Abstract-Incorporating multi-resolution capabilities into imagers renders additional power saving mechanisms in the subsequent image processing. In this paper, we show how, by exploiting a certain mask structure, 3 × 3 kernels can be reduced to 2 × 2 kernels if charge redistribution is provided at the focal plane of the imaging device. More precisely, by averaging and shifting a half-resolution pixel grid, we will have a pre-processed image, subsampled by a factor of 2 on each dimension, that can be filtered with a mask of a reduced size. Very useful image filtering kernels, like a 3 × 3 Gaussian kernel for image smoothing, or the well-known Sobel operators, fall into this category of reducible kernels. Operating onto the pre-processed image with one of these reduced kernels represents a smaller number of operations per pixel than realizing all the multiply-accumulate operations needed to apply a 3 × 3 kernel.

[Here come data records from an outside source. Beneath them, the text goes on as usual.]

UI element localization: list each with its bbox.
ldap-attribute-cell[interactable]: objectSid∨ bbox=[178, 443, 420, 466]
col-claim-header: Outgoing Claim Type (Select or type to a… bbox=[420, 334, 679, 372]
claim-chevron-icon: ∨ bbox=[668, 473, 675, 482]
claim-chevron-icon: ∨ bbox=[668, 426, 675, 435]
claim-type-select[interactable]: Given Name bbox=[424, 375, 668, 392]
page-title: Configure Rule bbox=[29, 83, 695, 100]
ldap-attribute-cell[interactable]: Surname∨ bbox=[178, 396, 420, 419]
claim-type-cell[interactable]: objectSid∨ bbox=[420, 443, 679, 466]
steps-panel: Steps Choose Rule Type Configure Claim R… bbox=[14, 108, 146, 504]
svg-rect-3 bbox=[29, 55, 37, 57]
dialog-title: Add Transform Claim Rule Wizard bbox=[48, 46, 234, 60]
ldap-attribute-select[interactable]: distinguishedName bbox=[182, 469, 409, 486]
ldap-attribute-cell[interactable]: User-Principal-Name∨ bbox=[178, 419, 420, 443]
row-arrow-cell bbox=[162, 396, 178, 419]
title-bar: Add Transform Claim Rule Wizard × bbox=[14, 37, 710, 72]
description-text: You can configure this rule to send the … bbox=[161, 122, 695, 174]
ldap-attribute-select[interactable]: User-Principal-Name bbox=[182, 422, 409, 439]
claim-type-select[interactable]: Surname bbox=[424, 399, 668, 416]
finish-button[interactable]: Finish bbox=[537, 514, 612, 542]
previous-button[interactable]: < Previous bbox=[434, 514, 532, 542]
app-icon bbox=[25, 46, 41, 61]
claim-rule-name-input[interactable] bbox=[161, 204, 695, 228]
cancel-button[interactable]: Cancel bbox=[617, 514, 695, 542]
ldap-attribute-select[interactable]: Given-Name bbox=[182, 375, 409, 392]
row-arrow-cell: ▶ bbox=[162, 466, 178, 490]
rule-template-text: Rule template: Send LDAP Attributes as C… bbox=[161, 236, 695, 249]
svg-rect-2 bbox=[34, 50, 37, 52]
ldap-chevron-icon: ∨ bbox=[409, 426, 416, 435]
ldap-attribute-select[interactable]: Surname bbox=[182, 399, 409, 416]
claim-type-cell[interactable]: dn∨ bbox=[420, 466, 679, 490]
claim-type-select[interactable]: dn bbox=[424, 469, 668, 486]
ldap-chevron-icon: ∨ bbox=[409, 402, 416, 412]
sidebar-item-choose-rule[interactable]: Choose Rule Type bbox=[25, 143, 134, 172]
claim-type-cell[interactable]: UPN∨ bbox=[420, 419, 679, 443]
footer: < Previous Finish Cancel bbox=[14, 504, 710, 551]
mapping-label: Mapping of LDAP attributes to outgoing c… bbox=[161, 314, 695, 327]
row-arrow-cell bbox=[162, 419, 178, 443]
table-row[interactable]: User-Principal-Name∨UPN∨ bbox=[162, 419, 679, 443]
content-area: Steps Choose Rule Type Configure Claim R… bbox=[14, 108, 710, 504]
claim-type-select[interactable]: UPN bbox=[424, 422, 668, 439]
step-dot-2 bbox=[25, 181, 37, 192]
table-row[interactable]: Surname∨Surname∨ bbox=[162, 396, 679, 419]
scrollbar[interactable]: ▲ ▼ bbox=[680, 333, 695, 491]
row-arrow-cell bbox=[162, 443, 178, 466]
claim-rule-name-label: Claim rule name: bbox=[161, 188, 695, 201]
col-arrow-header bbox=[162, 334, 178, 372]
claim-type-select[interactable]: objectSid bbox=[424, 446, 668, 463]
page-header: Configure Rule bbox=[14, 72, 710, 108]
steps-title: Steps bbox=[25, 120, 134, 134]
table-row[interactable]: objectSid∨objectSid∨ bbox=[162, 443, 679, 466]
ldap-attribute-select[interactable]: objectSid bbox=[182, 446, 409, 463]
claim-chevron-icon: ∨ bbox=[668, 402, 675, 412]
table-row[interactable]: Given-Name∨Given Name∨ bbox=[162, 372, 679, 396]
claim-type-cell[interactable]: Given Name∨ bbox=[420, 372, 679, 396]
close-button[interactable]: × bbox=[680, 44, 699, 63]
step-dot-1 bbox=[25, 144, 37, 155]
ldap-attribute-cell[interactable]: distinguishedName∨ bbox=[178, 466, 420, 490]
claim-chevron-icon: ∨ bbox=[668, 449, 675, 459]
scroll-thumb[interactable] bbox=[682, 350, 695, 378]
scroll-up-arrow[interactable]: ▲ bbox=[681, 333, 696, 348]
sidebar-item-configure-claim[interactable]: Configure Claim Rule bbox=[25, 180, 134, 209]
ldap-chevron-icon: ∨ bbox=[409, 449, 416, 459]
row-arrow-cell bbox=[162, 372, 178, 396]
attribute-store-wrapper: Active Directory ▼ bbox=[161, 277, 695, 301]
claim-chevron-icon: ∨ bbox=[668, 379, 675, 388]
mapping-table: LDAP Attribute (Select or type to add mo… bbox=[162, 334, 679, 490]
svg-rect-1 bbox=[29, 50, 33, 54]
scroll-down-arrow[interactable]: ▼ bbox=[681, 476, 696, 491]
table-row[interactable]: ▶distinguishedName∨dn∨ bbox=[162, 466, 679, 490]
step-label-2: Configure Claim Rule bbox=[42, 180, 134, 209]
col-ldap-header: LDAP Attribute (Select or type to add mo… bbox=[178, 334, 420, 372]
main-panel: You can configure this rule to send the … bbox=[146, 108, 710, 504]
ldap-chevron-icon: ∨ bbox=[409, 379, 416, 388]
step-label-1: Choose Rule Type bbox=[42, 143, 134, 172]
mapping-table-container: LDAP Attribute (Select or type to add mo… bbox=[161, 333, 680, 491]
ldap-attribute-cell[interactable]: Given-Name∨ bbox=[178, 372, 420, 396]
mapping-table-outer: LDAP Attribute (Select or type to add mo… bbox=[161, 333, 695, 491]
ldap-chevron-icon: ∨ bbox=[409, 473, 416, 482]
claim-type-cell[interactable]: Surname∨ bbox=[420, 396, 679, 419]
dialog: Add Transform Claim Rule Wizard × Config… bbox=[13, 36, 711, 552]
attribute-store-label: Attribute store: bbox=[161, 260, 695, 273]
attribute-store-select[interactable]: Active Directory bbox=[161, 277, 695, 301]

Memory accesses are reduced in the same fraction. Concerning the difficulties of providing this pre-processed image representation, we propose a methodology for obtaining it at a very low power cost. It requires the implementation of user definable image subdivision and subsampling at the focal plane. Experimental results are given, obtained from measurements on a CMOS imager prototype chip incorporating these multi-resolution capabilities.
I. INTRODUCTION
The advances in CMOS integration have permitted the development of smart CMOS image sensors [1] . These chips incorporate concurrent image sensing and processing. One of the main advantages of this integration is the possibility of transferring a large part of the computational load associated with early vision tasks to the focal plane. The sensor array becomes a specialized processor with an adapted architecture. In early vision, processing is characterized by regular, local computations with inherent pixel-level parallelism. These computations are precisely the most time-and power-consuming tasks on DSP-based systems [2] . By incorporating processing capabilities at the focal-plane, in most of the occasions by efficiently using devices operating in analog mode, the computational load of the main digital processor can be greatly alleviated. The result is the realization of early vision tasks at record performances in speed, power and area [3] [4] [5] . In this paper we are showing how very simple additional circuits at the focal plane lead to improvements in the system power consumption. In particular, we will demonstrate that, by exploiting the internal structure of the convolution kernels, we can operate onto a focal-plane pre-processed image obtaining virtually identical results with only 45% of the operations needed when applying the original kernels.
One of the most basic operations that can be implemented at the focal plane, without producing a significant signal degradation, is the averaging of disjoint groups of pixels. This can be achieved by charge redistribution right after, or even in parallel with, photocurrent integration. This will be the starting point of our proposal. We will explain how 3 × 3 kernels of a particular structure can be transformed into 2 × 2 kernels to be applied to the pre-processed images. Then we will show how this focal-plane pre-processing can be implemented at negligible power consumption with a working prototype chip.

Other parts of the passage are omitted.